Parte ricorrente ha depositato una memoria illustrativa.
RAGIONI DELLA DECISIONE
-Con il primo motivo si deduce la violazione de ll’art . 360 n. 3 cod. proc. civ. in relazione alla norma di cui all’art. 30 l. n. 724/94. Al riguardo, si evidenzia che il previo interpello disapplicativo di cui all’art . 30 l. n. 724/94 costituisce una mera facoltà, e non un obbligo,
per il contribuente, atteso che gli è sempre consentito impugnare l’avviso di accertamento fondato sulle presunzioni di cui alla detta norma e fornire la prova contraria dell ‘ esistenza di situazioni oggettive e straordinarie, specifiche e indipendenti dalla sua volontà, preclusive dell’esercizio dell’attività di impresa e del raggiungimento della soglia di operatività e di reddito minimo presunto. Nel caso di specie, la società RAGIONE_SOCIALE non sarebbe stata obbligata al previo interpello disapplicativo della norma di cui all’art. 30 l. n. 724/94, ma aveva diritto e facoltà di impugnare l’ avviso di accertamento fondato sulle presunzioni di cui alla detta norma e fornire la prova contraria dell ‘ esistenza di situazioni oggettive e straordinarie, specifiche ed indipendenti dalla sua volontà, preclusive dell’esercizio dell’attività di impresa e del raggiungimento della soglia di operatività e di reddito minimo presunto, così come ha fatto.

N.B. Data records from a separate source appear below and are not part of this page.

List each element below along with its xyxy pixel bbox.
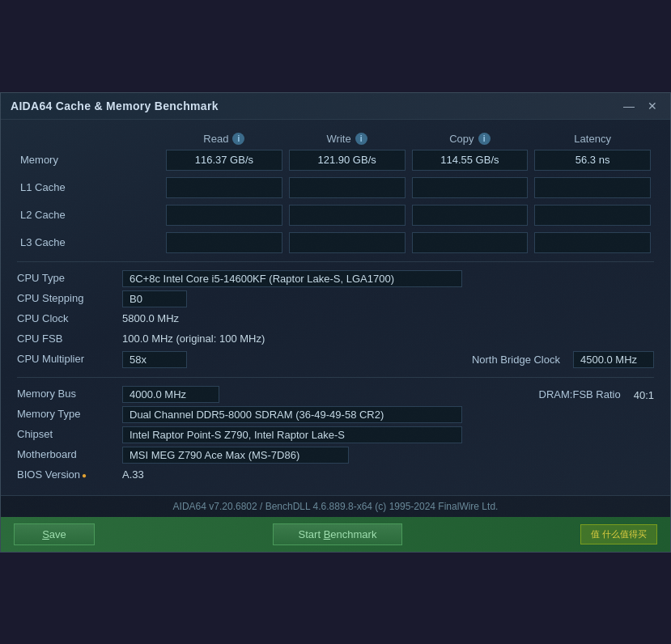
north-bridge-clock-value: 4500.0 MHz [573, 351, 654, 368]
memory-row: Memory [17, 150, 654, 171]
l1cache-row: L1 Cache [17, 177, 654, 198]
memory-copy-input[interactable] [412, 150, 529, 171]
cpu-clock-value: 5800.0 MHz [122, 311, 179, 324]
memory-copy-cell [412, 150, 529, 171]
cpu-stepping-row: CPU Stepping B0 [17, 290, 654, 308]
read-info-icon[interactable]: i [232, 133, 244, 145]
memory-write-input[interactable] [289, 150, 406, 171]
cpu-clock-row: CPU Clock 5800.0 MHz [17, 311, 654, 328]
memory-type-value: Dual Channel DDR5-8000 SDRAM (36-49-49-5… [122, 406, 462, 423]
copy-header: Copy i [409, 133, 532, 145]
l1-read-input[interactable] [166, 177, 282, 198]
memory-info-section: Memory Bus 4000.0 MHz DRAM:FSB Ratio 40:… [17, 386, 654, 485]
l1cache-label: L1 Cache [17, 181, 163, 193]
main-window: AIDA64 Cache & Memory Benchmark — ✕ Read… [0, 92, 671, 553]
column-headers: Read i Write i Copy i Latency [17, 133, 654, 145]
l3-copy-input[interactable] [412, 232, 529, 253]
memory-write-cell [289, 150, 406, 171]
watermark-text: 值 什么值得买 [591, 528, 647, 540]
l2-write-input[interactable] [289, 205, 406, 226]
watermark: 值 什么值得买 [580, 524, 657, 544]
divider-1 [17, 261, 654, 262]
l2-latency-input[interactable] [534, 205, 651, 226]
start-benchmark-button[interactable]: Start Benchmark [273, 523, 402, 545]
bios-label: BIOS Version● [17, 467, 122, 481]
read-header: Read i [163, 133, 286, 145]
write-header: Write i [286, 133, 409, 145]
memory-bus-left: 4000.0 MHz [122, 386, 539, 403]
multiplier-left: 58x [122, 351, 472, 368]
motherboard-label: Motherboard [17, 447, 122, 460]
north-bridge-clock-label: North Bridge Clock [472, 354, 560, 366]
bios-value: A.33 [122, 467, 144, 481]
chipset-value: Intel Raptor Point-S Z790, Intel Raptor … [122, 426, 462, 443]
cpu-fsb-row: CPU FSB 100.0 MHz (original: 100 MHz) [17, 331, 654, 349]
cpu-type-row: CPU Type 6C+8c Intel Core i5-14600KF (Ra… [17, 270, 654, 288]
cpu-multiplier-value: 58x [122, 351, 187, 368]
l2-copy-input[interactable] [412, 205, 529, 226]
copy-info-icon[interactable]: i [478, 133, 491, 145]
window-controls: — ✕ [620, 100, 660, 112]
multiplier-right: North Bridge Clock 4500.0 MHz [472, 351, 654, 368]
motherboard-value: MSI MEG Z790 Ace Max (MS-7D86) [122, 447, 349, 464]
l2cache-label: L2 Cache [17, 209, 163, 221]
motherboard-row: Motherboard MSI MEG Z790 Ace Max (MS-7D8… [17, 447, 654, 464]
memory-type-row: Memory Type Dual Channel DDR5-8000 SDRAM… [17, 406, 654, 424]
l2cache-row: L2 Cache [17, 205, 654, 226]
memory-type-label: Memory Type [17, 406, 122, 420]
footer-text: AIDA64 v7.20.6802 / BenchDLL 4.6.889.8-x… [173, 501, 499, 512]
l3cache-label: L3 Cache [17, 236, 163, 248]
memory-bus-value: 4000.0 MHz [122, 386, 219, 403]
minimize-button[interactable]: — [620, 100, 638, 112]
multiplier-row-content: 58x North Bridge Clock 4500.0 MHz [122, 351, 654, 368]
l1-copy-input[interactable] [412, 177, 529, 198]
l3-write-input[interactable] [289, 232, 406, 253]
memory-bus-label: Memory Bus [17, 386, 122, 400]
cpu-type-label: CPU Type [17, 270, 122, 284]
window-title: AIDA64 Cache & Memory Benchmark [11, 100, 219, 112]
close-button[interactable]: ✕ [644, 100, 660, 112]
l2-read-input[interactable] [166, 205, 282, 226]
memory-bus-right: DRAM:FSB Ratio 40:1 [539, 388, 654, 401]
memory-label: Memory [17, 154, 163, 166]
l3-latency-input[interactable] [534, 232, 651, 253]
cpu-type-value: 6C+8c Intel Core i5-14600KF (Raptor Lake… [122, 270, 462, 287]
cpu-stepping-value: B0 [122, 290, 187, 307]
memory-latency-input[interactable] [534, 150, 651, 171]
bios-row: BIOS Version● A.33 [17, 467, 654, 485]
cpu-multiplier-row: CPU Multiplier 58x North Bridge Clock 45… [17, 351, 654, 369]
memory-latency-cell [534, 150, 651, 171]
memory-bus-row-content: 4000.0 MHz DRAM:FSB Ratio 40:1 [122, 386, 654, 403]
button-bar: Save Start Benchmark 值 什么值得买 [1, 517, 670, 552]
l1-latency-input[interactable] [534, 177, 651, 198]
memory-read-input[interactable] [166, 150, 282, 171]
cpu-fsb-value: 100.0 MHz (original: 100 MHz) [122, 331, 265, 345]
main-content: Read i Write i Copy i Latency Memory [1, 120, 670, 495]
cpu-info-section: CPU Type 6C+8c Intel Core i5-14600KF (Ra… [17, 270, 654, 369]
dram-fsb-value: 40:1 [634, 388, 654, 401]
cpu-stepping-label: CPU Stepping [17, 290, 122, 304]
footer-bar: AIDA64 v7.20.6802 / BenchDLL 4.6.889.8-x… [1, 495, 670, 517]
l3-read-input[interactable] [166, 232, 282, 253]
chipset-label: Chipset [17, 426, 122, 440]
cpu-clock-label: CPU Clock [17, 311, 122, 324]
l3cache-row: L3 Cache [17, 232, 654, 253]
cpu-multiplier-label: CPU Multiplier [17, 351, 122, 365]
divider-2 [17, 377, 654, 378]
save-button[interactable]: Save [14, 523, 95, 545]
l1-write-input[interactable] [289, 177, 406, 198]
cpu-fsb-label: CPU FSB [17, 331, 122, 345]
write-info-icon[interactable]: i [355, 133, 367, 145]
dram-fsb-label: DRAM:FSB Ratio [539, 388, 621, 400]
memory-bus-row: Memory Bus 4000.0 MHz DRAM:FSB Ratio 40:… [17, 386, 654, 404]
save-label: ave [49, 528, 66, 540]
chipset-row: Chipset Intel Raptor Point-S Z790, Intel… [17, 426, 654, 444]
latency-header: Latency [531, 133, 654, 145]
memory-read-cell [166, 150, 282, 171]
titlebar: AIDA64 Cache & Memory Benchmark — ✕ [1, 93, 670, 120]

1.1. -Il motivo è fondato.
In tema di società di comodo, l’interpello disapplicativo conseguente al mancato superamento del test di operatività previsto dall’art. 30 della l. n. 724 del 1994 (vigente “ratione temporis”), non presenta natura di una condizione di procedibilità e di limitazione della tutela giurisdizionale del contribuente, né comporta l’elisione della facoltà, per quest’ultimo, di superare la presunzione legale di non operatività sancita dal primo comma della disposizione citata, assumendo all’uopo rilievo i principi costituzionali di tutela del contribuente (artt. 24 e 53 Cost.) e di buon andamento dell’amministrazione (art. 97 Cost.), per effetto dei quali non è impedito al contribuente sia di discostarsi dalla risposta negativa all’interpello resa dalla Amministrazione -senza doverla necessariamente impugnare per evitarne la cristallizzazione, potendo comunque impugnare gli atti successivi di applicazione delle disposizioni antielusive – sia di esperire la piena tutela in sede giurisdizionale nei confronti dell’atto tipico impositivo che gli venga successivamente notificato, dimostrando in tale sede, senza
preclusioni di sorta, la sussistenza delle condizioni per fruire della disapplicazione della norma antielusiva (Cass., Sez. V, 15 ottobre 2021, n. 28251).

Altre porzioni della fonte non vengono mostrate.